現地発! スペイン人記者「久保建英コラム」
久保建英は今シーズンここまでケガなく過ごし、キャリアハイの出場試合数、出場時間を達成。また彼のウィットに富んだ日々のコメントは、地元メディアやサポーターから高く評価されているという。
今回はスペイン紙『ムンド・デポルティボ』でレアル・ソシエダの番記者を務めるウナイ・バルベルデ・リコン氏に、そんな久保の近況を伝えてもらった。
【ここまでケガなくプレー】
レアル・ソシエダのイマノル・アルグアシル監督は、スター選手たちを酷使し続けた例年と異なり、今シーズンは明確なローテーションポリシーを打ち出して、できる限り選手たちをフレッシュな状態に保とうと努力してきた。

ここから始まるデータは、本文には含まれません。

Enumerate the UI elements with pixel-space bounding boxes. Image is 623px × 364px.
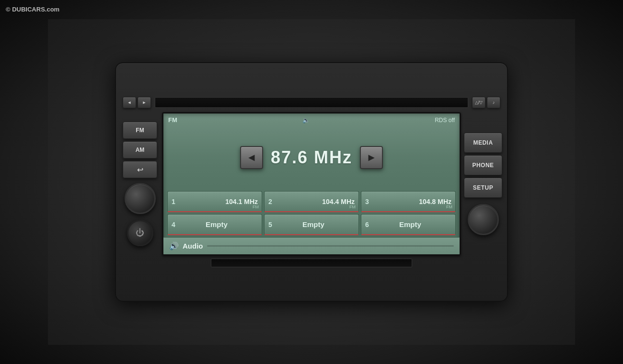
media-button[interactable]: MEDIA	[464, 133, 502, 153]
audio-icon: 🔊	[169, 241, 179, 250]
speaker-icon: 🔈	[302, 117, 310, 124]
preset-5-number: 5	[268, 221, 272, 228]
right-knob[interactable]	[468, 204, 499, 235]
top-left-buttons: ◄ ►	[123, 97, 151, 108]
bottom-area	[121, 259, 502, 267]
audio-progress-bar	[207, 245, 454, 247]
fm-button[interactable]: FM	[123, 122, 157, 139]
phone-button[interactable]: PHONE	[464, 155, 502, 175]
preset-6-number: 6	[365, 221, 369, 228]
presets-grid: 1 104.1 MHz FM 2 104.4 MHz FM 3 104.8 MH…	[163, 189, 460, 237]
preset-4-button[interactable]: 4 Empty	[167, 214, 262, 235]
radio-unit: ◄ ► △/▽ ♪ FM AM ↩ ⏻	[115, 62, 508, 302]
top-strip: ◄ ► △/▽ ♪	[121, 97, 502, 108]
audio-bar: 🔊 Audio	[163, 237, 460, 254]
right-panel: MEDIA PHONE SETUP	[464, 133, 502, 235]
setup-button[interactable]: SETUP	[464, 178, 502, 198]
screen: FM 🔈 RDS off ◄ 87.6 MHz ► 1 104.1 MHz	[162, 112, 461, 256]
up-down-button[interactable]: △/▽	[472, 97, 485, 108]
preset-3-button[interactable]: 3 104.8 MHz FM	[361, 191, 456, 212]
prev-track-button[interactable]: ◄	[123, 97, 136, 108]
right-side-buttons: MEDIA PHONE SETUP	[464, 133, 502, 198]
preset-3-number: 3	[365, 198, 369, 205]
preset-5-empty: Empty	[272, 220, 355, 228]
preset-2-button[interactable]: 2 104.4 MHz FM	[264, 191, 359, 212]
am-button[interactable]: AM	[123, 141, 157, 159]
screen-top-bar: FM 🔈 RDS off	[163, 114, 460, 125]
note-button[interactable]: ♪	[487, 97, 500, 108]
preset-6-empty: Empty	[369, 220, 451, 228]
main-content: FM AM ↩ ⏻ FM 🔈 RDS off ◄	[121, 112, 502, 256]
screen-mode: FM	[168, 116, 177, 124]
preset-2-number: 2	[268, 198, 272, 205]
power-button[interactable]: ⏻	[127, 220, 153, 246]
left-knob-area: FM AM ↩	[121, 122, 159, 178]
back-button[interactable]: ↩	[123, 161, 157, 178]
preset-2-band: FM	[349, 205, 356, 209]
cd-slot	[155, 97, 468, 108]
freq-prev-button[interactable]: ◄	[240, 146, 263, 169]
preset-5-button[interactable]: 5 Empty	[264, 214, 359, 235]
frequency-display-text: 87.6 MHz	[271, 148, 352, 168]
left-knob[interactable]	[125, 183, 156, 214]
preset-3-band: FM	[446, 205, 452, 209]
left-panel: FM AM ↩ ⏻	[121, 122, 159, 246]
preset-1-number: 1	[172, 198, 175, 205]
watermark: © DUBICARS.com	[6, 6, 59, 13]
preset-1-button[interactable]: 1 104.1 MHz FM	[167, 191, 262, 212]
cd-insert-slot	[211, 259, 412, 267]
freq-next-button[interactable]: ►	[360, 146, 383, 169]
preset-4-number: 4	[172, 221, 175, 228]
top-right-buttons: △/▽ ♪	[472, 97, 500, 108]
preset-1-band: FM	[253, 205, 259, 209]
preset-6-button[interactable]: 6 Empty	[361, 214, 456, 235]
frequency-display: ◄ 87.6 MHz ►	[163, 125, 460, 189]
scene: ◄ ► △/▽ ♪ FM AM ↩ ⏻	[48, 19, 575, 345]
preset-4-empty: Empty	[175, 220, 258, 228]
audio-label: Audio	[183, 242, 203, 250]
next-track-button[interactable]: ►	[138, 97, 151, 108]
rds-status: RDS off	[435, 117, 455, 124]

久保建英もそうした起用のなかのひとりとなった。試合終盤に交代したり、ベンチスタートになったりと、これまで以上にローテーションされていることから、チーム内での重要性が失われてきたように感じられるかもしれない。しかし、実は今シーズン、すでにキャリアのなかで最も多く試合に出場している。ここまで公式戦46試合に出場し、2022-23シーズンの44試合を上回っている。何の問題もなければ、残り6試合すべてに出場して52試合となり、日本代表での7試合を加えると、とんでもない数字となる。さらに出場時間(3,030分)も2シーズン前の最長記録を更新している。

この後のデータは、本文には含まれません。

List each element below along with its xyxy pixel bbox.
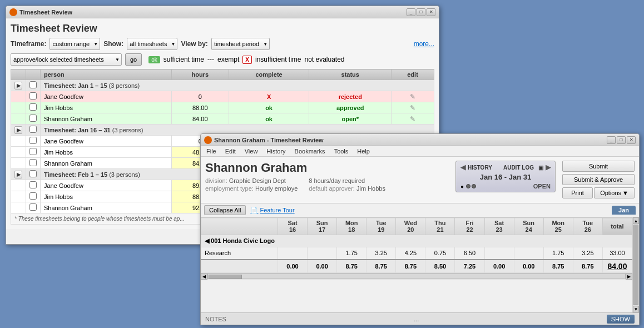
- insufficient-label: insufficient time: [255, 56, 301, 63]
- table-row: Jane Goodfew 0 X rejected ✎: [11, 91, 434, 102]
- person-name: Jim Hobbs: [41, 147, 172, 158]
- edit-cell[interactable]: ✎: [392, 91, 434, 102]
- main-window-title: Timesheet Review: [19, 9, 72, 16]
- row-checkbox[interactable]: [29, 115, 37, 122]
- edit-cell[interactable]: ✎: [392, 113, 434, 125]
- show-label: Show:: [103, 40, 123, 48]
- page-title: Timesheet Review: [11, 23, 434, 34]
- sufficient-label: sufficient time: [164, 56, 204, 63]
- person-name: Shannon Graham: [41, 158, 172, 169]
- table-row: Jim Hobbs 88.00 ok approved ✎: [11, 102, 434, 113]
- group-row: ▶ Timesheet: Jan 1 – 15 (3 persons): [11, 80, 434, 91]
- person-name: Jim Hobbs: [41, 191, 172, 202]
- maximize-button-2[interactable]: □: [617, 136, 626, 144]
- view-dropdown[interactable]: timesheet period ▼: [211, 38, 270, 50]
- close-button-2[interactable]: ✕: [627, 136, 636, 144]
- row-checkbox[interactable]: [29, 137, 37, 144]
- hours-cell: 84.00: [171, 113, 229, 125]
- row-checkbox[interactable]: [29, 181, 37, 188]
- group-checkbox[interactable]: [29, 81, 37, 88]
- dashes-badge: ---: [207, 56, 214, 63]
- close-button[interactable]: ✕: [427, 8, 435, 16]
- exempt-label: exempt: [217, 56, 239, 63]
- row-checkbox[interactable]: [29, 159, 37, 166]
- col-edit: edit: [392, 69, 434, 80]
- expand-icon[interactable]: ▶: [14, 126, 22, 134]
- group-checkbox[interactable]: [29, 126, 37, 133]
- row-checkbox[interactable]: [29, 192, 37, 200]
- person-name: Jane Goodfew: [41, 136, 172, 147]
- minimize-button[interactable]: _: [407, 8, 415, 16]
- edit-cell[interactable]: ✎: [392, 102, 434, 113]
- row-checkbox[interactable]: [29, 148, 37, 155]
- expand-icon[interactable]: ▶: [14, 82, 22, 90]
- timeframe-arrow-icon: ▼: [93, 42, 98, 47]
- person-name: Jane Goodfew: [41, 180, 172, 191]
- minimize-button-2[interactable]: _: [607, 136, 616, 144]
- shannon-window-title: Shannon Graham - Timesheet Review: [214, 137, 324, 143]
- col-check: [26, 69, 41, 80]
- person-name: Jane Goodfew: [41, 91, 172, 102]
- col-status: status: [309, 69, 392, 80]
- group-checkbox[interactable]: [29, 170, 37, 177]
- ok-badge: ok: [148, 56, 160, 63]
- main-titlebar: Timesheet Review _ □ ✕: [6, 6, 439, 18]
- show-dropdown[interactable]: all timesheets ▼: [127, 38, 177, 50]
- row-checkbox[interactable]: [29, 92, 37, 100]
- app-icon-2: [204, 136, 212, 144]
- action-dropdown[interactable]: approve/lock selected timesheets ▼: [11, 53, 122, 66]
- status-cell: approved: [309, 102, 392, 113]
- status-cell: rejected: [309, 91, 392, 102]
- col-complete: complete: [229, 69, 309, 80]
- group-title: Timesheet: Jan 1 – 15 (3 persons): [41, 80, 434, 91]
- go-button[interactable]: go: [125, 53, 142, 66]
- x-badge: X: [242, 56, 252, 64]
- person-name: Shannon Graham: [41, 113, 172, 125]
- toolbar-row-2: approve/lock selected timesheets ▼ go ok…: [11, 53, 434, 66]
- complete-cell: ok: [229, 102, 309, 113]
- status-cell: open*: [309, 113, 392, 125]
- view-arrow-icon: ▼: [263, 42, 267, 47]
- show-arrow-icon: ▼: [171, 42, 175, 47]
- expand-icon[interactable]: ▶: [14, 171, 22, 178]
- timeframe-dropdown[interactable]: custom range ▼: [49, 38, 100, 50]
- person-name: Jim Hobbs: [41, 102, 172, 113]
- shannon-window: Shannon Graham - Timesheet Review _ □ ✕ …: [200, 133, 640, 325]
- complete-cell: X: [229, 91, 309, 102]
- complete-cell: ok: [229, 113, 309, 125]
- shannon-titlebar: Shannon Graham - Timesheet Review _ □ ✕: [201, 134, 639, 146]
- person-name: Shannon Graham: [41, 202, 172, 213]
- col-hours: hours: [171, 69, 229, 80]
- toolbar-row-1: Timeframe: custom range ▼ Show: all time…: [11, 38, 434, 50]
- timeframe-label: Timeframe:: [11, 40, 46, 48]
- row-checkbox[interactable]: [29, 203, 37, 211]
- hours-cell: 88.00: [171, 102, 229, 113]
- more-link[interactable]: more...: [414, 40, 434, 48]
- hours-cell: 0: [171, 91, 229, 102]
- table-row: Shannon Graham 84.00 ok open* ✎: [11, 113, 434, 125]
- col-person: person: [41, 69, 172, 80]
- col-action: [11, 69, 26, 80]
- action-arrow-icon: ▼: [115, 57, 120, 62]
- maximize-button[interactable]: □: [417, 8, 425, 16]
- not-evaluated-label: not evaluated: [304, 56, 344, 63]
- row-checkbox[interactable]: [29, 103, 37, 111]
- app-icon: [9, 8, 17, 16]
- view-label: View by:: [181, 40, 207, 48]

久保が今シーズン出場しなかったのはわずか5試合のみ。ラ・リーガのバルセロナ戦は累積警告による出場停止、格下相手の国王杯最初の2試合(ホベ・エスパニョール戦、コンケンセ戦)は招集外、ヨーロッパリーグのニース戦とラ・リーガのベティス戦はベンチだった。

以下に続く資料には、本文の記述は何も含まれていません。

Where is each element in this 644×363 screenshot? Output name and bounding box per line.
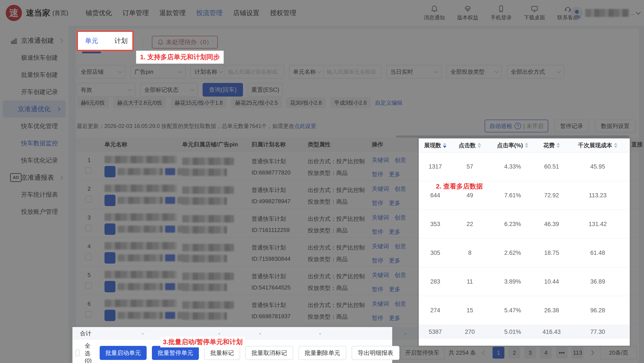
more-link[interactable]: 更多 [389, 170, 400, 178]
page-button-4[interactable]: 4 [540, 347, 552, 358]
sidebar-item-stats-report[interactable]: 开车统计报表 [0, 186, 68, 203]
quick-tag[interactable]: 赫点大于2.8元/0投 [113, 97, 166, 108]
sort-clicks[interactable]: 点击数 [452, 138, 488, 152]
keywords-link[interactable]: 关键词 [372, 242, 389, 250]
row-checkbox[interactable] [85, 225, 92, 231]
sort-ctr[interactable]: 点击率(%) [491, 138, 534, 152]
ad-pin-select[interactable]: 广告pin [130, 65, 186, 78]
quick-tag[interactable]: 平成3投小2.8 [330, 97, 371, 108]
keywords-link[interactable]: 关键词 [372, 185, 389, 193]
row-checkbox[interactable] [85, 167, 92, 174]
pause-link[interactable]: 暂停 [372, 170, 383, 178]
page-button-1[interactable]: 1 [492, 347, 504, 358]
reset-button[interactable]: 重置(ESC) [248, 83, 283, 96]
batch-start-button[interactable]: 批量启动单元 [100, 346, 146, 360]
column-settings-button[interactable]: 数据列设置 [595, 120, 636, 132]
keywords-link[interactable]: 关键词 [372, 300, 389, 308]
pause-records-button[interactable]: 暂停记录 [554, 120, 589, 132]
custom-edit-link[interactable]: 自定义编辑 [375, 99, 402, 106]
sort-impressions[interactable]: 展现数 [419, 138, 452, 152]
plan-name-input[interactable] [225, 66, 284, 78]
row-checkbox[interactable] [85, 311, 92, 318]
menu-item-refunds[interactable]: 退款管理 [159, 8, 186, 18]
pause-link[interactable]: 暂停 [372, 199, 383, 207]
pause-link[interactable]: 暂停 [372, 314, 383, 322]
plan-name-select[interactable]: 计划名称 [191, 66, 225, 78]
batch-mark-button[interactable]: 批量标记 [204, 346, 240, 360]
shop-filter-select[interactable]: 全部店铺 [77, 65, 126, 78]
notifications-button[interactable]: 消息通知 [421, 5, 448, 21]
creative-link[interactable]: 创意 [395, 300, 406, 308]
more-link[interactable]: 更多 [389, 314, 400, 322]
sort-cpm[interactable]: 千次展现成本 [570, 138, 625, 152]
valid-status-select[interactable]: 有效 [77, 83, 136, 96]
user-account-menu[interactable]: .. [571, 0, 640, 26]
creative-link[interactable]: 创意 [395, 214, 406, 222]
batch-delete-button[interactable]: 批量删除单元 [298, 346, 346, 360]
keywords-link[interactable]: 关键词 [372, 156, 389, 164]
prev-page-button[interactable] [480, 347, 488, 358]
horizontal-scrollbar[interactable] [396, 136, 629, 138]
sidebar-item-account-manage[interactable]: 投放账户管理 [0, 203, 68, 220]
download-desktop-button[interactable]: 下载桌面 [521, 5, 548, 21]
sidebar-item-batch-create[interactable]: 批量快车创建 [0, 66, 68, 84]
unit-name-select[interactable]: 单元名称 [290, 66, 324, 78]
keywords-link[interactable]: 关键词 [372, 214, 389, 222]
put-type-select[interactable]: 全部投放类型 [446, 65, 502, 78]
page-button-3[interactable]: 3 [524, 347, 536, 358]
creative-link[interactable]: 创意 [395, 242, 406, 250]
creative-link[interactable]: 创意 [395, 185, 406, 193]
quick-tag[interactable]: 花30/投小2.8 [286, 97, 326, 108]
phone-login-button[interactable]: 手机登录 [488, 5, 514, 21]
sidebar-item-express-create[interactable]: 极速快车创建 [0, 49, 68, 66]
tab-plan[interactable]: 计划 [114, 36, 128, 46]
app-logo[interactable]: 速 [6, 5, 22, 21]
menu-item-listing[interactable]: 铺货优化 [86, 8, 112, 18]
next-page-button[interactable] [587, 347, 596, 358]
sidebar-item-data-monitor[interactable]: 快车数据监控 [0, 135, 68, 152]
pending-todo-button[interactable]: 未处理待办（0） [152, 36, 218, 48]
sort-cost[interactable]: 花费 [534, 138, 569, 152]
sidebar-group-create[interactable]: 京准通创建 [0, 32, 68, 49]
tab-unit[interactable]: 单元 [85, 36, 98, 46]
pause-link[interactable]: 暂停 [372, 257, 383, 264]
sidebar-item-optimize-manage[interactable]: 快车优化管理 [0, 118, 68, 135]
page-button-2[interactable]: 2 [508, 347, 520, 358]
keywords-link[interactable]: 关键词 [372, 271, 389, 279]
sidebar-group-optimize[interactable]: 京准通优化 [3, 100, 66, 118]
creative-link[interactable]: 创意 [395, 271, 406, 279]
pause-link[interactable]: 暂停 [372, 228, 383, 236]
page-size-select[interactable]: 20条/页 [600, 346, 637, 360]
unit-name-input[interactable] [324, 66, 381, 78]
time-range-select[interactable]: 当日实时 [386, 65, 442, 78]
more-link[interactable]: 更多 [389, 286, 400, 293]
bid-type-select[interactable]: 全部出价方式 [507, 65, 564, 78]
more-link[interactable]: 更多 [389, 257, 400, 264]
menu-item-authorization[interactable]: 授权管理 [270, 8, 296, 18]
pause-link[interactable]: 暂停 [372, 286, 383, 293]
quick-tag[interactable]: 赫花15元/投小于1.8 [170, 97, 227, 108]
sidebar-item-optimize-records[interactable]: 快车优化记录 [0, 152, 68, 169]
export-report-button[interactable]: 导出明细报表 [352, 346, 400, 360]
page-button-113[interactable]: 113 [572, 347, 584, 358]
sidebar-group-reports[interactable]: AD 京准通报表 [0, 169, 68, 186]
version-benefits-button[interactable]: 版本权益 [454, 5, 481, 21]
sidebar-item-create-records[interactable]: 开车创建记录 [0, 84, 68, 100]
query-button[interactable]: 查询(回车) [202, 83, 243, 96]
batch-pause-button[interactable]: 批量暂停单元 [152, 346, 199, 360]
toggle-paused-button[interactable]: 开启暂停快车 [400, 346, 445, 360]
settings-link[interactable]: 点此设置 [294, 123, 316, 129]
page-ellipsis[interactable]: ••• [556, 347, 568, 358]
creative-link[interactable]: 创意 [395, 156, 406, 164]
select-all-checkbox[interactable] [76, 350, 80, 356]
quick-tag[interactable]: 赫6元/0投 [77, 97, 109, 108]
more-link[interactable]: 更多 [389, 228, 400, 236]
auto-patrol-button[interactable]: 自动巡检 ? | 未开启 [485, 120, 548, 132]
row-checkbox[interactable] [85, 282, 92, 289]
mark-status-select[interactable]: 全部标记状态 [140, 83, 198, 96]
menu-item-shop-settings[interactable]: 店铺设置 [233, 8, 260, 18]
batch-unmark-button[interactable]: 批量取消标记 [246, 346, 293, 360]
row-checkbox[interactable] [85, 254, 92, 260]
menu-item-traffic[interactable]: 投流管理 [196, 8, 222, 18]
quick-tag[interactable]: 赫花25元/投小2.5 [231, 97, 282, 108]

これだけ出場できているのは、ケガをまったくしていないからだ。久保を警戒する対戦相手は以前にも増して厳しくマークしてくるが、審判団はラフプレーから彼を守ってはくれない。しかし、幸いにもフィジカル面に問題を抱えることなく、いつでも出場できる状態を維持してきた。
それは久保自身のフィジカル管理がよかったこともあるが、イマノルのローテーションの効果が大きいだろう。特に厳しい試合が続いたシーズン前半は何度もメンバー変更を行なってきた。久保には常に細心の注意を払い、重要な試合にはフレッシュな状態で先発させ、いくつかの試合ではスーパーサブとして起用するなど、最高の状態で起用できるように取り組んできた。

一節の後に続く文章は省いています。